To take it one step further, several of the countries fighting for market share—Saudi Arabia, Iraq, Venezuela and Russia—are petrostates who largely depend on the outflow of oil to maintain their national economies. According to World Bank, in Saudi Arabia, 44% of GDP is derived from the production and sale of crude oil, which equates to $326.3 billion of the kingdom’s $748.4 billion total GDP in 2013.

The paradox comes from the argument that depleted prices helps no one. If countries are reliant on oil and gas revenue to maintain GDP, then depleted prices are a detriment. However, the battle for market share is by no means a temporary thing.

Consistency and stability are key factors for customers who purchase energy. Following a change in supplier, changes are likely to stick until a price war or a supply disruption were to unseat it. The continuity of the supply chain lends to the ferocity of the battle for market share. oil market oil as part of GDP oil and gas 360

The Balance of Production and Consumption

Prior to 2014, supply and demand stayed largely in balance as they increased along a similar continuum. In the chart below you can see upswings in world oil consumption. Often, an upswing in demand is followed by a short term correction and then another upswing. The production of oil has tended to follow this pattern as well, as indicated by fluctuations in the storage balance. But things fell ‘out of whack’ in the latter part of 2014.

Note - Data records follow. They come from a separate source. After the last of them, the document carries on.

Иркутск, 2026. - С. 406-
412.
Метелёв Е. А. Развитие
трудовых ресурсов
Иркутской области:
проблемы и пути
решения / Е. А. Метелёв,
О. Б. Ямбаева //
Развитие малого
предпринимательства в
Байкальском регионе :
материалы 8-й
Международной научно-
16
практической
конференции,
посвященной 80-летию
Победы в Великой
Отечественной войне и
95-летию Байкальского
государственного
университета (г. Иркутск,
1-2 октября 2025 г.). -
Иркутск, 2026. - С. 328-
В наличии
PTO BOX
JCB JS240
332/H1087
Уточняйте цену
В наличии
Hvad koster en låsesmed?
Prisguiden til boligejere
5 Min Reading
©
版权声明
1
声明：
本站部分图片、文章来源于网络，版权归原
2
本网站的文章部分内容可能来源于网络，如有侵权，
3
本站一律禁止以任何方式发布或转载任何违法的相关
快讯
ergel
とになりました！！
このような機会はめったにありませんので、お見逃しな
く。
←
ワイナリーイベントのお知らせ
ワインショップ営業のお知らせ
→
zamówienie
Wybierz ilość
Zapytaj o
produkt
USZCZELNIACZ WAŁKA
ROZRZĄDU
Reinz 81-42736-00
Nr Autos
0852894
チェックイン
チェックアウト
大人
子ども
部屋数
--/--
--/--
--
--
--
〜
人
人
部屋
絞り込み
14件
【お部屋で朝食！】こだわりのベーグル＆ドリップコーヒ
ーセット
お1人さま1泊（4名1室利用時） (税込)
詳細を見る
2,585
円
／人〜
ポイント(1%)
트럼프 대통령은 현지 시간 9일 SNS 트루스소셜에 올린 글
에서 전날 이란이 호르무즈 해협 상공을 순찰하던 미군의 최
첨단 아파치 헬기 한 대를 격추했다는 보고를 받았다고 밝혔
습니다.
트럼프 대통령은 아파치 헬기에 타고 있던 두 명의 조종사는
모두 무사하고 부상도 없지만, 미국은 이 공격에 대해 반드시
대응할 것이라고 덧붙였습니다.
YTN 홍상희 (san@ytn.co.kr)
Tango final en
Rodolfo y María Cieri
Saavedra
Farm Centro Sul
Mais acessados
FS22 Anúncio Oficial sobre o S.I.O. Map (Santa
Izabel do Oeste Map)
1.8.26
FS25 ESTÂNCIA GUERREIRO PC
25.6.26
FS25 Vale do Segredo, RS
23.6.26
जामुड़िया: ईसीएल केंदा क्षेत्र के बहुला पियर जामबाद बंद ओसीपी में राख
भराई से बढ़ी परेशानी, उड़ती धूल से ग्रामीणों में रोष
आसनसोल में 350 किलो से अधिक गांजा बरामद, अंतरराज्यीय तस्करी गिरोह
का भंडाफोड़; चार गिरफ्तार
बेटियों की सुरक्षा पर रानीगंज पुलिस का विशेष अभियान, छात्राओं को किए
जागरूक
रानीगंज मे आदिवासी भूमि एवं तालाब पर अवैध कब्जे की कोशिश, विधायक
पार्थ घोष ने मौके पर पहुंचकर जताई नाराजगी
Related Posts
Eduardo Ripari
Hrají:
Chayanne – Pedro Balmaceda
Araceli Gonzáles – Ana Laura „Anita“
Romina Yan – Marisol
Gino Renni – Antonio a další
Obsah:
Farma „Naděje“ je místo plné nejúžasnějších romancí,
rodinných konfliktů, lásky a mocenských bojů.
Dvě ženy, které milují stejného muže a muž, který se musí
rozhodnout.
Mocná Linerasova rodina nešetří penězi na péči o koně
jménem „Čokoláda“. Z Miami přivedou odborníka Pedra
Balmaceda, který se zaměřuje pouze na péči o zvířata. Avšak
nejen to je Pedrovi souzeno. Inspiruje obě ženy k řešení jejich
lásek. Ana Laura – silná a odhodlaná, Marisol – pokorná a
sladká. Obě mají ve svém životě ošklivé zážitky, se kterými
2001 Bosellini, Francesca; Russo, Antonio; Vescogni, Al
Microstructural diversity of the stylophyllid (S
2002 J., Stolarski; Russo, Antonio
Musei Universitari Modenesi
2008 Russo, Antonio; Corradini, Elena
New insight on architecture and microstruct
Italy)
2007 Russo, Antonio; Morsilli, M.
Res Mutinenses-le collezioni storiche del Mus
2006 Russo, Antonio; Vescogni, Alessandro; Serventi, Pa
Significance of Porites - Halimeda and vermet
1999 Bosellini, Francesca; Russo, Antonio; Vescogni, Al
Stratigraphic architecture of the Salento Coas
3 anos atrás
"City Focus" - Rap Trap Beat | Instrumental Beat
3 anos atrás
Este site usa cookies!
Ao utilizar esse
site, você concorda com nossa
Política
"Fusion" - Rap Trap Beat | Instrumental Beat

Many blamed the United States and its increase in production. During 2014, the U.S. added nearly one million barrels of oil per day to their production totals, and over 3.2 million barrels a day since the beginning of 2012. Many assigned the U.S. the label of swing producer and assigned blame accordingly. Several monarchs in the Middle East would have the world believe that the benevolent hand of OPEC was largely to credit for the market maintaining balance for so long.

Aside from playing the blame game, the course of the global supply and demand has decidedly shifted. Increased fuel efficiency in automobiles worldwide, along with the increased efficiency of solar, hydro, and wind power could all act as catalysts in the flattening of demand. But the question remains, what needs to change to regain a balance in oil supply?

Cutting Production in a Context of Oversupply

In Q4 2014, the U.S. land rig count stood at 2,086 and has since fallen to 534 as of February 12, 2016, a decrease of 74.4% according to RigData.  While this hasn’t been mirrored in the production output in the U.S., this has ceased growth and production has remained flat. OPEC announced an agreement on Tuesday February 16, 2016, whereby producers would halt production increases going forward. This does not completely curtail the oversupply, but it is a step in the right direction to allow demand to catch up to supply.

To put the term oversupply into context, the world currently consumes roughly 95 million barrels of oil per day. According to IEA, global inventories rose by a notional one billion barrels through the course of 2014 and 2015 combined, with projections of a continued build of 285 million barrels in 2016.

Only 3 Days’ Production

Here’s what it means: if something were to prevent the production of the world’s oil for three days in 2016, the dreaded surplus would vanish. If a catalyst were to prevent the production of oil for 11 days, the entire build in global supply that occurred in 2014 and 2015 would be entirely negated. Granted, such an event that would cause the complete negation of global output for a series of days or a week or two is largely unfathomable.

But changes are taking place in the oil industry worldwide, albeit at a slower pace. Projects are being shelved, production is decreasing, and demand is expected to continue to rise through 2016 and 2017. One could assess the situation as a supply glut, however, the total glut represents only a few days of production. Going back to economics 101, the function of the supply and demand curve will find a new balance in the global oil markets, pricing will rebound accordingly when that happens and the industry will continue working in a new oil reality.

The good news according to the Short-Term Energy Outlook from EIA – balance will return to the market in late 2017, which is just long enough for the new U.S. president to get his or her feet wet.